As a player and lifelong enthusiast of bagpipes I find that there is one radical question that I frequently ask myself. It is fundamental to all bagpipers and thus to every member of The Bagpipe Society. And, like many of the fundamental questions in life, there appears to be no need for one to have an answer. Indeed there is no necessity or requirement to even ask yourself this question. You can just carry on piping and ignore any navel gazing tendencies.
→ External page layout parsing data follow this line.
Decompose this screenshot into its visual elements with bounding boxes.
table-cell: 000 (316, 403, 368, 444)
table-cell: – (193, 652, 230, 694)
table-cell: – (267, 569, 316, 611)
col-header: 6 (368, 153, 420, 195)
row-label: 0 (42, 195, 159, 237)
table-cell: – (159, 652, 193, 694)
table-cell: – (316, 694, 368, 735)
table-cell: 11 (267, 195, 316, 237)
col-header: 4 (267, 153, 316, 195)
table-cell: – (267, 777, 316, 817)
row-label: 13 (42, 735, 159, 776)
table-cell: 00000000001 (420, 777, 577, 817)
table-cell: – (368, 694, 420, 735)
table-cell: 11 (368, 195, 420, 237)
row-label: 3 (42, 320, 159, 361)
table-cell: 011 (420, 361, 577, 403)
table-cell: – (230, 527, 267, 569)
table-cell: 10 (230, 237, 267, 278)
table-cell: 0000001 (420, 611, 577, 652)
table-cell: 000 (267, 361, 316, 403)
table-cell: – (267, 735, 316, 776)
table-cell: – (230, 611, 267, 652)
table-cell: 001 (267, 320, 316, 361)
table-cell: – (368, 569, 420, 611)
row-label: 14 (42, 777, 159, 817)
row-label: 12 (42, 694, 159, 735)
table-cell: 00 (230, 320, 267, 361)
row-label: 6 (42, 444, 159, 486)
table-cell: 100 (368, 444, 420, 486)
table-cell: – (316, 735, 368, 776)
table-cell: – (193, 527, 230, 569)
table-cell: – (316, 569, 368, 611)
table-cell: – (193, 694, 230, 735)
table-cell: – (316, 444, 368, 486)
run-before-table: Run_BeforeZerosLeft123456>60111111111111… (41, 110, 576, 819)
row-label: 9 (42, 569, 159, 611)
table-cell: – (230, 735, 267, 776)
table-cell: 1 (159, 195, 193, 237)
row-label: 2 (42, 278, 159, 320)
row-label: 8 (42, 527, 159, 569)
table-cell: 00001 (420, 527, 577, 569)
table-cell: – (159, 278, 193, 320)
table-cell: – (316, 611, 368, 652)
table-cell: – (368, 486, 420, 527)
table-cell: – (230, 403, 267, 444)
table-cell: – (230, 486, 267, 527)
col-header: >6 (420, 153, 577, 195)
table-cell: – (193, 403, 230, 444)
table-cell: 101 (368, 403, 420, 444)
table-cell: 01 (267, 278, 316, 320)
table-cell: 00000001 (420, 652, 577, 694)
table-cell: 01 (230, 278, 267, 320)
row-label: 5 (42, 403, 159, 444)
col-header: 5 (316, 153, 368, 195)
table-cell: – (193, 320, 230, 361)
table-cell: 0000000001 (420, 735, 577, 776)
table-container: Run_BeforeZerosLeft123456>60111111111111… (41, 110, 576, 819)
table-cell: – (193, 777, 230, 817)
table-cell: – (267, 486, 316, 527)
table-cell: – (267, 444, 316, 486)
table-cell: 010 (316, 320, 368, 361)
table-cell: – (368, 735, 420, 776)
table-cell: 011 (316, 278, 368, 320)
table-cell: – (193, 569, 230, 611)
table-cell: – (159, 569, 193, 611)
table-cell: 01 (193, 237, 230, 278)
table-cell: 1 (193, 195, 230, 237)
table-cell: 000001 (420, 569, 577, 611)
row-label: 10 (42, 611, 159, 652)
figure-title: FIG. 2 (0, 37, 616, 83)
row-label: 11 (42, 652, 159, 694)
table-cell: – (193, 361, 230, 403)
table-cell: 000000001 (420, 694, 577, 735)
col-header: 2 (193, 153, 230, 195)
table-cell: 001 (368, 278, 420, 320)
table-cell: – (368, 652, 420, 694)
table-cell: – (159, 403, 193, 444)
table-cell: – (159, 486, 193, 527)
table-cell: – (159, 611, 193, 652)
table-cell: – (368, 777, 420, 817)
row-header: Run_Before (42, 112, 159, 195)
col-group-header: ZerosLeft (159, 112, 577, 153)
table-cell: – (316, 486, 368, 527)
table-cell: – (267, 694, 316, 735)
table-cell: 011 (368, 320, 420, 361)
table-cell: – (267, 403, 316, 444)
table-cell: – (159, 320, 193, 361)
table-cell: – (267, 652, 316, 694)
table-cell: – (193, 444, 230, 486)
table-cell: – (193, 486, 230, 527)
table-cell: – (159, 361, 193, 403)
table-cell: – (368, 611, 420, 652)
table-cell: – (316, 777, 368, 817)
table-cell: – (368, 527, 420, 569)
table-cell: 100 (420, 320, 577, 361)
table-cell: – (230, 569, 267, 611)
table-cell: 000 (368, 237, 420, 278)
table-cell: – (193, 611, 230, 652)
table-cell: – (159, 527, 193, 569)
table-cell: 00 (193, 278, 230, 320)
However the question I sometimes ask myself is Why do I play the bagpipes? There are plenty of instruments with a greater range of notes. Many instruments never require tuning, are less temperamental and physically less demanding to play. Instruments that have great dynamic range, are capable of extraordinary variety of tones, voices and styles of playing.... instruments that are more hygienic and less liable to be ridiculed by the masses..... So Why do I play the bagpipes?
Have you ever asked yourself that question? It may seem entirely irrelevant to you to go down this mental path ..... if this is the case then I suggest you carry on unquestioningly and read no further!
If you are one of this happy band of unquestioning people, one can sum up your love of bagpipes in the words of the popular song “I don't know why I love you.... but I do”.
Good for you! It makes life so much simpler never to go down the “I wonder why” path and start questioning the important things in life. Practical morality, the levels of the oceans, political allegiances, the existence of a deity, marriage, the Archers, rhubarb, the Meaning of Life. Once you start pondering things you could spend the rest of your life in a state of profound ponderment.
But for us souls who torment ourselves with this line of self-questioning we might find our attitude to bagpipes more accurately summed up in that old Beatles song
“I don't like you, But I love you. Seems that I'm always thinkin' of you. Oh, ho, ho, you treat me badly; I love you madly........You've really got a hold on me
Why have bagpipes really got a hold on us? What on earth is the attraction of playing this ancient instrument? Undoubtedly some peoples motivation is to connect with the past. I was fortunate to be born with a with a huge ability and capacity for personal flatulence and thus I certainly do feel connected to one of our great early English bag piping figures- The Miller from Chaucer's Canterbury Tales.
The quote about The Miller from the Prologue is well known
A baggepipe wel koude he blowe and sowne,
And therwithal he broghte us out of towne.
But the Millers Tale itself was suppressed at my school, presumably because of the lines
And up the wyndowe dide he hastily,
And out his ers he putteth pryvely
Over the buttok, to the haunche-bon;
…....
This Nicholas anon leet fle a fart..
As greet as it had been a thonder-dent,
That with the strook he was almoost yblent;
The miller told a great tale. He & I are kindred spirits. He is a piper after my own fart.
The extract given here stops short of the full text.